Energy Flash 21.08.2019

Der Terminmarkt Strom und das sonstige Marktumfeld leiden aktuell unter der weltwirtschaftlichen Eintrübung. Das Risiko eines deutlichen Rückgangs der Weltkonjunktur scheint somit noch nicht vollständig in den Preisen für Strom, die Energieträger Kohle und Gas sowie für CO2 eingepreist zu sein. Der Frontjahreskontrakt Strom in Deutschland verlor am Montag bis Frühnachmittag 0.20 auf 48.05 Euro, konnte jedoch seine im frühen Handel gesehenen Verluste am Spätnachmittag begrenzen und bei 48.50 Euro schliessen. Am OTC-Strommarkt Schweiz kam am Montag kein einziger Trade zustande. Am Dienstag dagegen wurden im Frontjahr Base insgesamt 4 Trades zwischen 52.85 und 52.90 Euro und somit den am vergangenen Freitag gehandelten Preis bei 52.95 Euro noch einmal bestätigt. Mit dem enormen Preisrückgang der letzten Wochen sind zudem die Spreads zwischen Deutschland und der Schweiz wieder auseinander gegangen.

Nach dem Preisrutsch bei den EUA-Futures vergangene Woche unter die wichtige Unterstützungsmarke von 27.85 Euro fiel der Benchmark-Kontrakt Dec-19 auf 26.19 Euro und damit fast auf die nächste Unterstützungsmarke von derzeit 26.14 Euro. An diesem Dienstagvormittag konnte er sich gut erholen und notierte in der Spitze bei 27.04 Euro, musste allerdings bis zum Handelsschluss bei 26.20 alle Gewinne des Tages wieder abgeben. Damit dürfte die nächste Zielmarke von 30 Euro je Tonne noch weiter in die Ferne rücken.

Fester hat sich die Rohölsorte Brent am Montag gezeigt. Marktteilnehmer bezeichneten die Aufschläge als Gegenbewegung nach den massiven Abgaben in jüngster Zeit. Auch die Aktienmärkte erholten sich von ihren zuletzt gesehenen Tiefständen.
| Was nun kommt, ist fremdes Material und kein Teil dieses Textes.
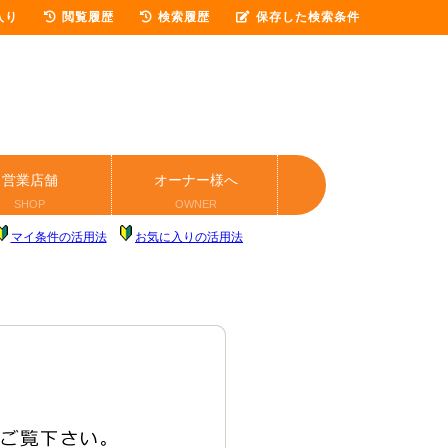
入り
閲覧履歴
検索履歴
保存した検索条件
営業店舗
オーナー様へ
SHOP
OWNER
マイ条件の活用法
お気に入りの活用法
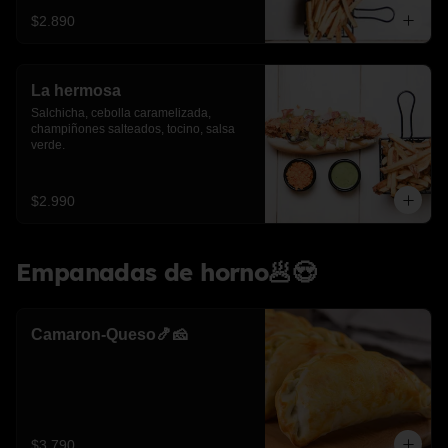
$2.890
La hermosa
Salchicha, cebolla caramelizada, 
champiñones salteados, tocino, salsa 
verde.
$2.990
Empanadas de horno🥟😍
Camaron-Queso🍤🧀
$3.790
Bei vielen Investoren verfestige sich der Eindruck, dass die Märkte auf die aufkommenden Rezessionsängste überreagiert hätten. Ähnlich wie an diesem Montag hatte sich die Rohölsorte Brent am vergangenen Freitag präsentiert, büsste jedoch nach Veröffentlichung des Monatsberichts des Rohölkartells Opec einen grossen Teil ihrer zuvor gesehenen Gewinne wieder ein. Die Organisation hatte ihre Prognose für das Wachstum der globalen Ölnachfrage auf 1.10 Millionen Barrel pro Tag von zuvor 1.14 Millionen Barrel pro Tag zurückgenommen. Ursache für die pessimistischeren Schätzungen seien die weltweite konjunkturelle Abkühlung und die Unwägbarkeiten im US-chinesischen Handelskrieg, so das Rohölkartell. Diese Zahl liegt nur 40.000 Barrel pro Tag niedriger als zuvor, aber sie vervollständigt das Bild, das bereits andere große Ölinstitute, ein überraschender Anstieg der US-Öllagerbestände und rezessive Signale wie eine inverse Zinskurve gezeichnet haben. Die Opec senkte auch ihre Prognose für das Angebotswachstum 2019 und 2020 für die Länder außerhalb der Opec - eine Gruppe, zu der auch die USA gehören, die jetzt mit ihrem Schieferöl ein Energieexporteur sind. Die hohe Produktion in den USA hat Bedenken hinsichtlich einer Angebotsschwemme ausgelöst. Trotz der reduzierten Produktion aus dem Iran und Venezuela haben einige Analysten vorgeschlagen, dass die Opec ihre vereinbarte Kürzung entweder strenger durchsetzen oder sogar vertiefen muss, um die Preise zu stützen.